Student-learning Objectives:
At the end of this lecture the student should be able to know:
Epidemiology and etiology of ovarian cancer.
Familial ovarian cancer.
Classification of ovarian malignancy.
Stages and metastatic spread of epithelial ovarian cancer.
The management of ovarian neoplasms.
The prognosis and survival of ovarian cancer.
Classification, clinical features, treatment of non-epithelial tumors.

Malignant ovarian tumours

Dr.fatin shallal

Epidemiology and Risk Factors

It is more common in the wealthy nations of the world.
While the incidence is similar to that of endometrium &of cervix, more women die from ovarian cancer than from carcinoma of the cervix &body of the uterus combined because most of it discovered late.
Most of ovarian tumors are of epithelial origin.
Rare before 35years&incidence increase with age to a peak in the 50-70years old age group.
Only 3% of ovarian cancers are seen in women younger than 35years &most of these are non epithelial cancer such as germ cell tumours.
Numerous reproductive, environmental, and genetic risk factors have been associated with the development of ovarian cancer. For about 90 to 95 percent, no identifiable genetic link for their ovarian cancer, most risk factors are related to a pattern of uninterrupted ovulatory cycles during the reproductive years. Repeated stimulation of the ovarian surface epithelium is hypothesized to lead to malignant transformation. Approximately 5 to 10 percent of patients have an inherited genetic predisposition.


Table : Risk Factors for Developing Epithelial Ovarian Cancer

Nulliparity

Early menarche

Late menopause

White race

Increasing age

Residence in North America and northern Europe

Family history


Nulliparity is associated with long periods of repetitive ovulation, and women without children have double the risk of developing ovarian cancer . Those with a history of infertility have an even higher risk. Although the reasons are unclear, it is more likely to be an inherent ovarian predisposition than an iatrogenic effect of ovulation-inducing drugs. For example, women treated for infertility who achieve a live birth do not have an increased risk of ovarian cancer . In general, risks decrease with each live birth, eventually plateauing in women delivering five times. One interesting theory to explain this protective effect is that pregnancy may induce shedding of premalignant ovarian cells.

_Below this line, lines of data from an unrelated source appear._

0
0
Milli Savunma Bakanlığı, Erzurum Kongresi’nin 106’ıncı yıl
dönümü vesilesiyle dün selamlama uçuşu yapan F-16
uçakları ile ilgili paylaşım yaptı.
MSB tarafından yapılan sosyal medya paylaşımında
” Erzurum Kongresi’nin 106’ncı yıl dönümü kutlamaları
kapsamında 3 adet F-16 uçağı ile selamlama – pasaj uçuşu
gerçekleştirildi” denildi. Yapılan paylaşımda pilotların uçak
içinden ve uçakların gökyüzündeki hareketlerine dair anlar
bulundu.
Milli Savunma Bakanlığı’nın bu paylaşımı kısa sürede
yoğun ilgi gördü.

Early menarche and late menopause also have been associated with an increased risk of ovarian cancer. In contrast, breast feeding has a protective effect, perhaps by prolonging amenorrhea. Presumably by also preventing ovulation, long-term combination oral contraceptive use reduces the risk of ovarian cancer by 50 percent. The duration of protection lasts up to 25 years after the last use. In contrast, estrogen-replacement therapy after the menopause has an elevated risk.

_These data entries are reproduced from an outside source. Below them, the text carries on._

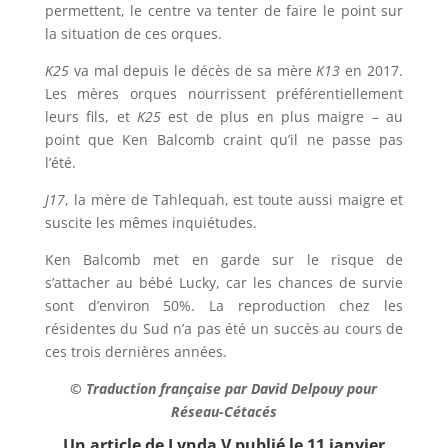
permettent, le centre va tenter de faire le point sur
la situation de ces orques.
K25
va mal depuis le décès de sa mère
K13
en 2017.
Les mères orques nourrissent préférentiellement
leurs fils, et
K25
est de plus en plus maigre – au
point que Ken Balcomb craint qu’il ne passe pas
l’été.
J17
, la mère de Tahlequah, est toute aussi maigre et
suscite les mêmes inquiétudes.
Ken Balcomb met en garde sur le risque de
s’attacher au bébé Lucky, car les chances de survie
sont d’environ 50%. La reproduction chez les
résidentes du Sud n’a pas été un succès au cours de
ces trois dernières années.
©
Traduction française par David Delpouy pour
Réseau-Cétacés
Un article
de Lynda V publié le 11 janvier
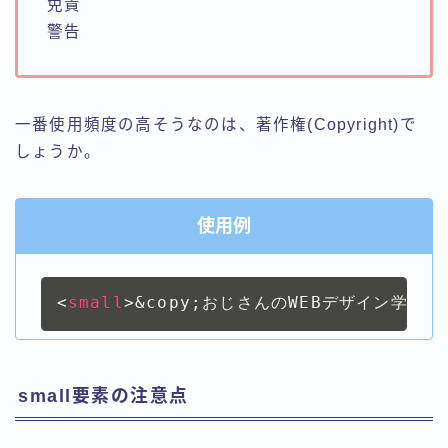
免責
警告
一番使用頻度の高そうなのは、著作権(Copyright)で
しょうか。
使用例
<
small
>
&copy;
おじさんのWEBデザイン学習ま
small要素の注意点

White women have the highest incidence of ovarian cancer among all racial and ethnic groups. Compared with that of black and Hispanic women, the risk is elevated by 30 to 40 percent. Although exact reasons are unknown, racial discrepancies in parity and rates of gynecologic surgery may account for some of the differences. Other Factors increased risk of ovarian cancer:Endometeriosis Cigarette smoking(mucinos tumours only),Obesity.

Tubal ligation and hysterectomy each have been associated with a substantial reduction in the risk of developing ovarian cancer. It has been postulated that any type of gynecologic procedure that precludes irritants from reaching the ovaries via ascension from the lower genital tract plausibly might exert a similar protective effect. For example, women who regularly use perineal talc have an elevated risk .

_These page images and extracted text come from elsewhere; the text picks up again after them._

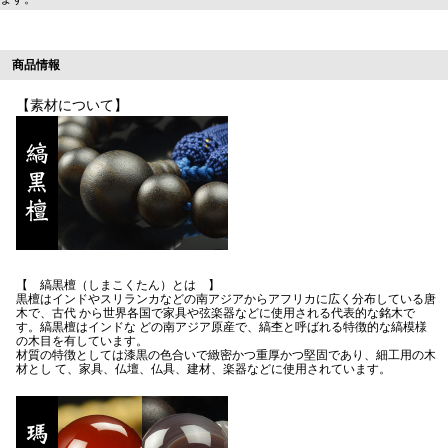
商品情報
【素材について】
【 縞黒檀（しまこくたん）とは 】
黒檀はインドやスリランカなどの南アジアからアフリカに広く分布している唐
木で、古代 から世界各国で家具や弦楽器などに使用される代表的な銘木で
す。縞黒檀はインドな どの南アジア原産で、縞杢と呼ばれる特徴的な縞模様
の木目を有しています。
材質の特徴としては漆黒の色合いで緻密かつ重厚かつ堅固であり、細工用の木
材とし て、家具、仏壇、仏具、建材、楽器などに使用されています。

The overall incidence of ovarian cancer rises with increasing age up to the mid-70s before declining slightly among women beyond 80 years . In general, aging allows an extended time to accumulate random genetic alterations within the ovarian surface epithelium.

Familial ovarian cancer

Forms 5-10% of women with ovarian cancer.
Might associate with epithelial ovarian cancer (usually serous adenocarcinoma).
Suggestive history At least 2 first degree relatives with ovarian, breast or colorectal carcinoma.
Cases usually diagnosed before 50 years of ages.
Defective genes include BRCA1 (81%) &BRCA2 (14%).
The risk of ovarian cancer (40%) in these families is less than the risk of breast cancer (80%).
Genetic testing cannot guarantee to detect all defective genes.
Annual ovarian u/s with color-flow Doppler studies & serum CA 125 estimation every 6-12 months are recommended.
Radical surgery is recommended in high risk once complete her family.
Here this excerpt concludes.